I grew up in a Christian household. With a picture of a white Jesus ripping open his sacred heart to show us how much he cared. I went to church, I even sang in a Christian gospel choir (full bass). I grew up between an American Methodist Church and an American Baptist Church in Byculla, Bombay (as it was called then), and woke up to the sound of hymns being sung by the American congregation every matin. I lived in a neighborhood named Byculla with a population of over 300,000 Jewish people, as well as Christians and Muslims, the most cosmopolitan part of the city that ever existed. I studied in Christian schools first, then in a Jewish school. One of my best friends was the son of the rabbi of the biggest temple in the city, Magen David Synagogue. Another good friend was an Iranian dissident who had fled from his country and had radical Islamist ideas. Yet another friend was a Parsi, another a Sikh. I grew up exposed to multiple cultures, religions, belief systems. But because religion was never imposed on me, I was free to believe what I pleased.
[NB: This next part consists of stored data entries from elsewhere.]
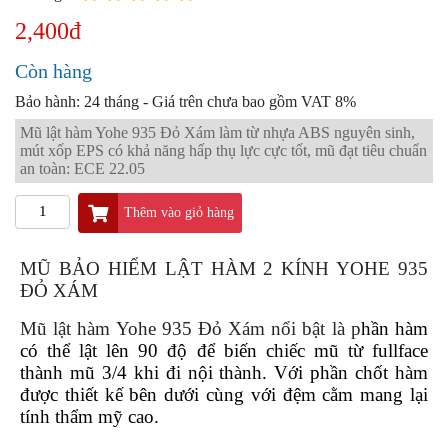
PKL
2,400đ
ĐỒ
CHƠI
Còn hàng
PG1
PHỤ
Bảo hành: 24 tháng - Giá trên chưa bao gồm VAT 8%
KIỆN
Mũ lật hàm Yohe 935 Đỏ Xám làm từ nhựa ABS nguyên sinh,
YAMAHA
mút xốp EPS có khả năng hấp thụ lực cực tốt, mũ đạt tiêu chuẩn
PG-
an toàn: ECE 22.05
1
Thêm vào giỏ hàng
CẢNG
GIVI
ZR
MŨ BẢO HIỂM LẬT HÀM 2 KÍNH YOHE 935
ĐỎ XÁM
ĐỒ
CHƠI
Mũ lật hàm Yohe 935 Đỏ Xám nổi bật là p
hần hàm
XE
có thể lật lên 90 độ để biến chiếc mũ từ fullface
PHỤ
thành mũ 3/4 khi đi nội thành. Với phần chốt hàm
KIỆN
được thiết kế bên dưới cùng với đệm cằm mang lại
XSR
155
tính thẩm mỹ cao.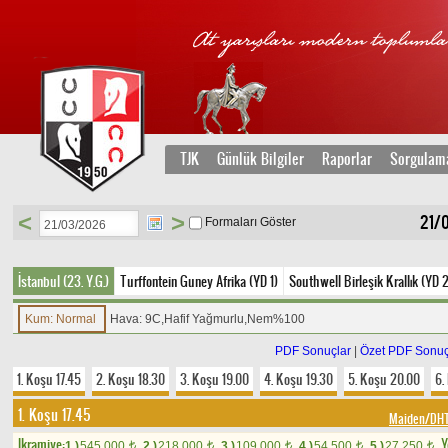
TJK
Günlük Bilgiler
Raporlar
Sorgulam
<
>
21/0
Formaları Göster
İstanbul (23. Y.G.)
Turffontein Guney Afrika (YD 1)
Southwell Birleşik Krallık (YD 
Kum: Normal
Hava: 9C,Hafif Yağmurlu,Nem%100
PDF Sonuçlar
|
Özet PDF Sonuç
1. Koşu 17.45
2. Koşu 18.30
3. Koşu 19.00
4. Koşu 19.30
5. Koşu 20.00
6.
1. Koşu 17.45
Maiden/DHT
Ikramiye:
Y
1.)
545.000
2.)
218.000
3.)
109.000
4.)
54.500
5.)
27.250
t
t
t
t
t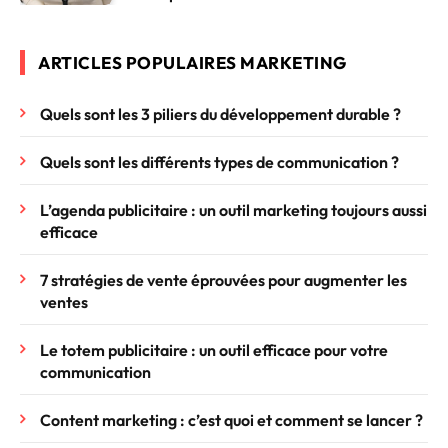
ARTICLES POPULAIRES MARKETING
Quels sont les 3 piliers du développement durable ?
Quels sont les différents types de communication ?
L’agenda publicitaire : un outil marketing toujours aussi
efficace
7 stratégies de vente éprouvées pour augmenter les
ventes
Le totem publicitaire : un outil efficace pour votre
communication
Content marketing : c’est quoi et comment se lancer ?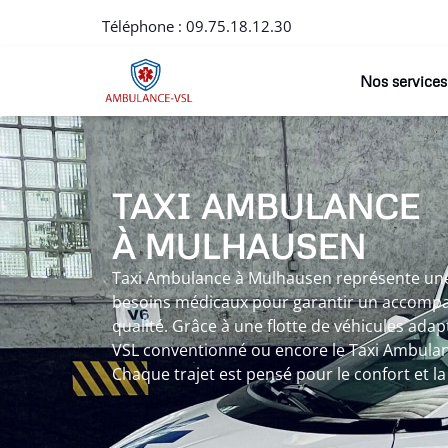
Téléphone :
09.75.18.12.30
Nos services
TAXI AMBULANCE
À MULHAUSEN
Taxi Ambulance à Mulhausen représente un
besoins médicaux pour garantir un accomp
qualité. Grâce à une flotte de véhicules adap
VSL conventionné ou encore le Taxi Ambulanc
Chaque trajet est pensé pour le confort et la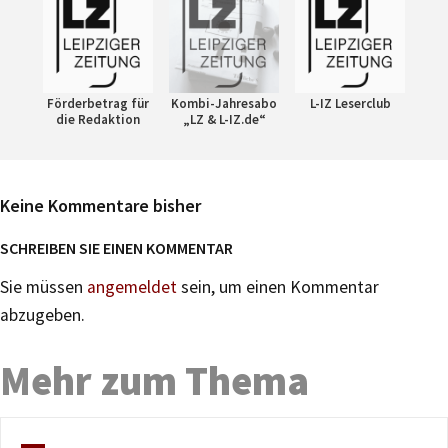
Förderbetrag für
Kombi-Jahresabo
L-IZ Leserclub
die Redaktion
„LZ & L-IZ.de“
Keine Kommentare bisher
SCHREIBEN SIE EINEN KOMMENTAR
Sie müssen
angemeldet
sein, um einen Kommentar
abzugeben.
Mehr zum Thema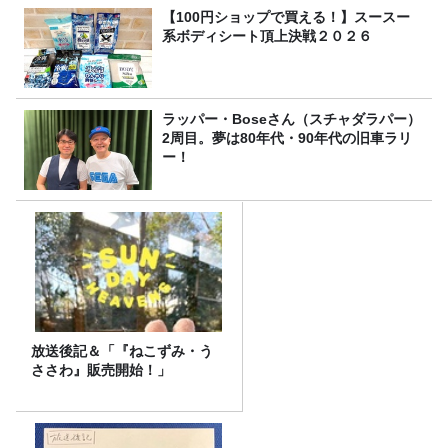
【100円ショップで買える！】スースー
系ボディシート頂上決戦２０２６
ラッパー・Boseさん（スチャダラパー）
2周目。夢は80年代・90年代の旧車ラリ
ー！
放送後記＆「『ねこずみ・う
ささわ』販売開始！」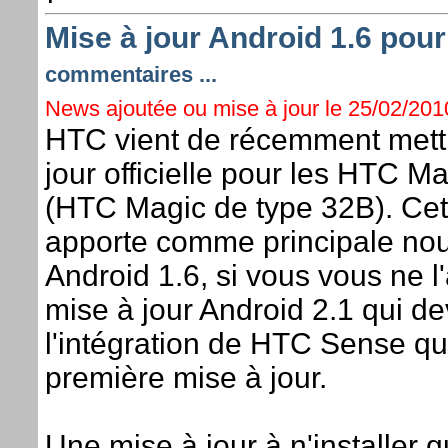
Mise à jour Android 1.6 pou
commentaires ...
News ajoutée ou mise à jour le 25/02/2010
HTC vient de récemment mettr
jour officielle pour les HTC 
(HTC Magic de type 32B). Cet
apporte comme principale nou
Android 1.6, si vous vous ne l'
mise à jour Android 2.1 qui dev
l'intégration de HTC Sense qui
première mise à jour.
Une mise à jour à n'installer 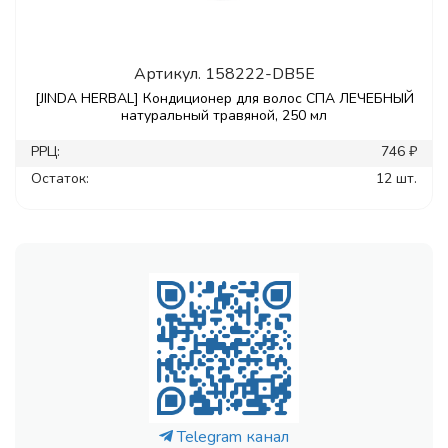
Артикул.
158222-DB5E
[JINDA HERBAL] Кондиционер для волос СПА ЛЕЧЕБНЫЙ
натуральный травяной, 250 мл
РРЦ:
746 ₽
Остаток:
12 шт.
Telegram канал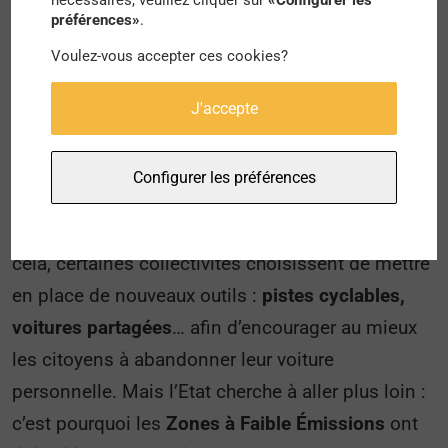
nécessaires, veuillez cliquer sur
«Configurer les
préférences»
.
décès prématurés par an pourraient être évités sur
tout le territoire de la métropole parisienne
. Il y a
Voulez-vous accepter ces cookies?
donc ici une véritable interrogation qui se pose
J'accepte
concernant les émissions que provoquent les
voitures.
Configurer les préférences
La logique actuelle consiste donc à transformer
les habitudes et les modes de déplacement. Pour
cela, certaines collectivités choisissent de mettre
en place de nouveaux outils :
pistes cyclables,
voitures partagées
… afin d’encourager au mieux
les citoyens à abandonner leur voiture
personnelle. Mais l’Etat cherche à aller plus loin :
c’est pourquoi les
Zones à Faible Émissions
ont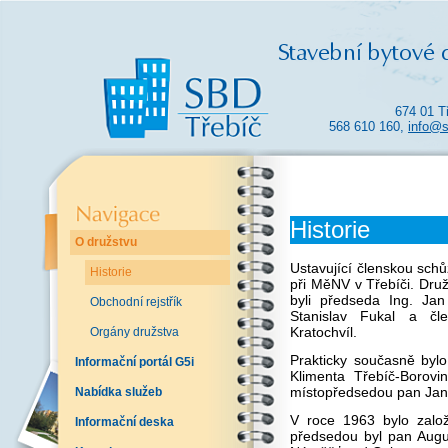
674 01 T
568 610 160,
info@s
Historie
O družstvu
Ustavující členskou sch
Historie
při MěNV v Třebíči. Druž
byli předseda Ing. Jan
Obchodní rejstřík
Stanislav Fukal a čl
Kratochvíl.
Orgány družstva
Prakticky současně byl
Informační portál G5i
Klimenta Třebíč-Borovi
místopředsedou pan Jan
Nabídka služeb
V roce 1963 bylo zalo
Informační deska
předsedou byl pan Aug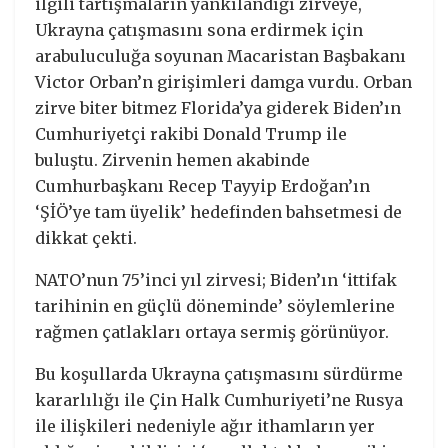
ilgili tartışmaların yankılandığı zirveye,
Ukrayna çatışmasını sona erdirmek için
arabuluculuğa soyunan Macaristan Başbakanı
Victor Orban’n girişimleri damga vurdu. Orban
zirve biter bitmez Florida’ya giderek Biden’ın
Cumhuriyetçi rakibi Donald Trump ile
buluştu. Zirvenin hemen akabinde
Cumhurbaşkanı Recep Tayyip Erdoğan’ın
‘ŞİÖ’ye tam üyelik’ hedefinden bahsetmesi de
dikkat çekti.
NATO’nun 75’inci yıl zirvesi; Biden’ın ‘ittifak
tarihinin en güçlü döneminde’ söylemlerine
rağmen çatlakları ortaya sermiş görünüyor.
Bu koşullarda Ukrayna çatışmasını sürdürme
kararlılığı ile Çin Halk Cumhuriyeti’ne Rusya
ile ilişkileri nedeniyle ağır ithamların yer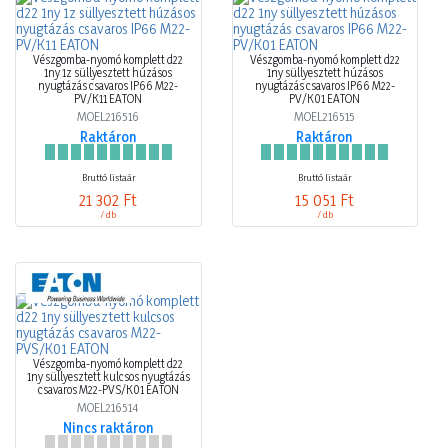
Vészgomba-nyomó komplett d22
Vészgomba-nyomó komplett d22
1ny 1z süllyesztett húzásos
1ny süllyesztett húzásos
nyugtázás csavaros IP66 M22-
nyugtázás csavaros IP66 M22-
PV/K11 EATON
PV/K01 EATON
MOEL216516
MOEL216515
Raktáron
Raktáron
Bruttó listaár
Bruttó listaár
21 302 Ft
15 051 Ft
/ db
/ db
Vészgomba-nyomó komplett d22
1ny süllyesztett kulcsos nyugtázás
csavaros M22-PVS/K01 EATON
MOEL216514
Nincs raktáron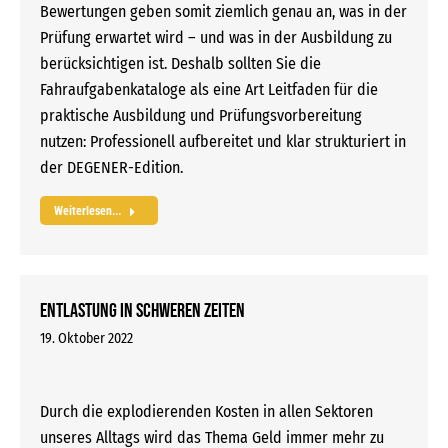
Bewertungen geben somit ziemlich genau an, was in der
Prüfung erwartet wird – und was in der Ausbildung zu
berücksichtigen ist. Deshalb sollten Sie die
Fahraufgabenkataloge als eine Art Leitfaden für die
praktische Ausbildung und Prüfungsvorbereitung
nutzen: Professionell aufbereitet und klar strukturiert in
der DEGENER-Edition.
Weiterlesen...
Entlastung in schweren Zeiten
19. Oktober 2022
Durch die explodierenden Kosten in allen Sektoren
unseres Alltags wird das Thema Geld immer mehr zu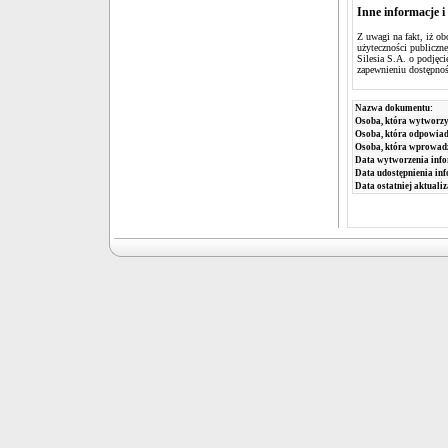
Inne informacje i
Z uwagi na fakt, iż ob
użyteczności publiczn
Silesia S.A. o podjęc
zapewnieniu dostępnoś
Nazwa dokumentu:
Osoba, która wytworzy
Osoba, która odpowiada
Osoba, która wprowad
Data wytworzenia info
Data udostępnienia inf
Data ostatniej aktualiz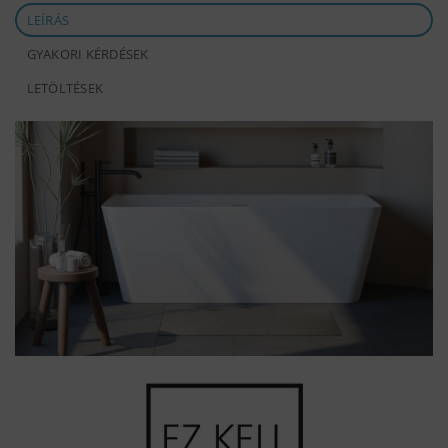
LEÍRÁS
GYAKORI KÉRDÉSEK
LETÖLTÉSEK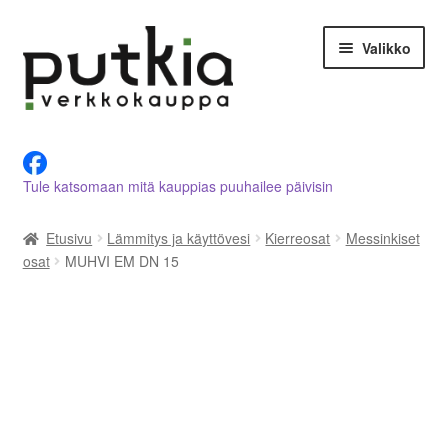
Siirry
Siirry
Valikko
navigointiin
sisältöön
LVI-alan tuotteet verkkokaupasta
Tule katsomaan mitä kauppias puuhailee päivisin
Tietoja meistä
Etusivu
Lämmitys ja käyttövesi
Kierreosat
Messinkiset
Asiakastilini
osat
MUHVI EM DN 15
Ostoskori
Kassalle
Ota yhteyttä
One of my first SF stories was about a future Bombay where people could mix and match religions to follow what they wished: Muslim-Buddhist-Jews, or Jain-Sikh-Christians, or whatever you chose. It was a noir SF detective story, with a detective who had no religion at all, but was not an atheist because, like myself, he didn’t feel the need for religion or belief at all. (My attitude to God, by the way, is that it’s irrelevant, like religion itself. Never been troubled or challenged by questions of faith, never interested me. I see the whole shebang as beside the point of life itself.) The story was called “Embryoglio” and was about an abducted embryo, stolen from the parent’s womb (it was also a non-binary world), for unknown reasons. That was in 1976, when I was twelve, so as you can see, I was this way from an early age!
Anyway, my point is that belief in any religion compels you to be biased against all other people. It forces you to judge those of your own religion, and to abjure those not of your faith. Even if you are Christian, you have to ask: Are you Protestant or Catholic? If you’re Protestant, then are you Baptist, Methodist, Episcopalian . . . If you’re Muslim, are you Shia or Sunni?
If you’re Hindu, are you North Indian or South Indian or East Indian? If you’re Jain, are you Digambar or Shwetambar? There are endless variations. For instance, Indian Muslims don’t eat beef out of respect for their Hindu compatriots, while Muslims everywhere else eat beef. It’s like a family tree with infinite branches and sub-branches. No matter if you’re from the same country, race, religion, ethnicity, community, etc., you will still differ in some way. If nothing else, it’ll come down to whether you interpret this verse in the Bible as being pro-life or pro-choice! For all the propaganda pushing religion onto us as a unifying force, the fact is, it’s the deadliest divider in all human history.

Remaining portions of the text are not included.